The planning board has challenged that position, arguing that three lots totaling roughly 3 1/2 acres along Fitchburg avenue near the Lagoon are very likely town parks.
"We have received information supporting the fact that these parcels may in fact be town parks. The three parcels are Winne Park … and Linden Parks," Mr. Bradford wrote in his letter.
Mr. Bradford also pointed out that assessors maps from 1873 to 1985 show the parcels as parks.
It's a bit of a mystery then how the land ever fell into private hands. Town assessor Diane Wilson and parks commissioner Allan (Buddy) deBettencourt both told the Gazette that a Duxbury man named William J. Devine managed to obtain a deed to the parcels in 1983.
Mr. deBettencourt said Mr. Devine used fictitious names of sellers in his transaction to make it appear that he was purchasing interest in the land from descendants of the Wing family, which originally developed Lagoon Heights in the 1870s. But when Mr. Devine failed to pay taxes on the land, the town took it back.
But while Oak Bluffs now owns the land, town officials are clearly poised for a fight over the status: Should it be sold to raise cash or saved for conservation?
"These three parcels were never designated as town parks," Mr. Combra told the Gazette in a telephone interview Monday. "The town has a need for revenue, and this is a revenue source."
Selectman Todd Rebello agreed, telling the Gazette that taxpayers need to weigh the benefits of open space against the fiscal pressures on the town that set the stage for higher taxes each year.
"If it's not park land, then I'm prepared to seek new revenue," he said. "We've got to decide whether we want to conserve people out or turn around and generate revenue that would allow the average Joe to live in Oak Bluffs."
But advocates for open land such as the planning board and Mr. deBettencourt are clamoring for saving the land and officially designating the parcels as parks.

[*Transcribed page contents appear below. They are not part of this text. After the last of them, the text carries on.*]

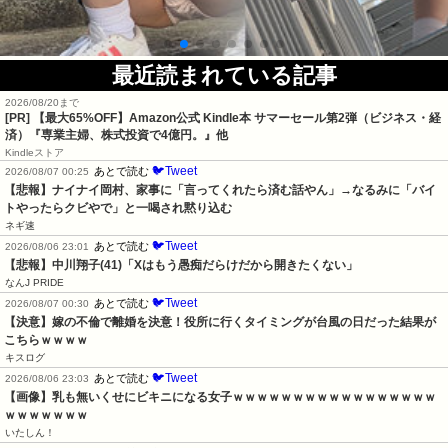
最近読まれている記事
2026/08/20まで
[PR]
【最大65%OFF】Amazon公式 Kindle本 サマーセール第2弾（ビジネス・経
済）『専業主婦、株式投資で4億円。』他
Kindleストア
🐦Tweet
あとで読む
2026/08/07 00:25
【悲報】ナイナイ岡村、家事に「言ってくれたら済む話やん」→なるみに「バイ
トやったらクビやで」と一喝され黙り込む
ネギ速
🐦Tweet
あとで読む
2026/08/06 23:01
【悲報】中川翔子(41)「Xはもう愚痴だらけだから開きたくない」
なんJ PRIDE
🐦Tweet
あとで読む
2026/08/07 00:30
【決意】嫁の不倫で離婚を決意！役所に行くタイミングが台風の日だった結果が
こちらｗｗｗｗ
キスログ
🐦Tweet
あとで読む
2026/08/06 23:03
【画像】乳も無いくせにビキニになる女子ｗｗｗｗｗｗｗｗｗｗｗｗｗｗｗｗｗ
ｗｗｗｗｗｗｗ
いたしん！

"The board recommends that these parcels be put in the care and custody of the park department and take whatever legal action is necessary to dedicate them as parks for the town," Mr. Bradford wrote.
On a 1985 town assessors atlas, the parcels are clearly labeled Winne Park and Linden Parks. On a 2002 assessors map, the lots are labeled simply "Town of Oak Bluffs."
In the town's open space report from 1975, both parks are listed among the 12 undeveloped parks, but the ownership is stated as "unknown."
"They're never going to get those parcels. They are definitely parks, and we're going to take this to the voters," said Mr. deBettencourt, who acknowledged that he owns land abutting one of the two parcels which have been known as Linden Park.
Tuesday's joint meeting of three board was intended to be a venue for airing differences among town officials, but selectmen unanimously adjourned the meeting within minutes after deciding to remove the three parcels from the auction block.
A huge crowd showed up at town hall for the 4 p.m. meeting, far more than could fit in the small conference room, formerly occupied by the town clerk. Mr. Combra said it wasn't fair to make residents stand for an entire meeting.
As Mr. Bradford wrote, Oak Bluffs is renowned for the parks that are part of its planned neighborhoods. There are 11 principal parks and 12 undeveloped parks, totaling just over 41 acres and listed with the parks department, according to Mr. deBettencourt.
While much of the discussion over the land has focused on the choice between revenue or conservation, there was little mention of whether any of the 11 parcels originally slated for auction should have been considered for affordable housing.
Last month, Mr. Combra and selectman Roger Wey both lobbied for transferring some of the 11 parcels to the resident homesite committee.
But when the committee reviewed the land parcels available - all but one of them buildable lots - they showed no interest. The committee, disbanded back in the 1990s, has been in disarray for years now and has not awarded an affordable housing lot in more than four years.
Selectmen reconstituted the committee last year, and chairman Jesse (Jack) Law said he expects to make at least seven lots available within the next few months.
But when his committee looked at the list of parcels about to be auctioned, he said, "We decided at this time the taxpayers needed the money."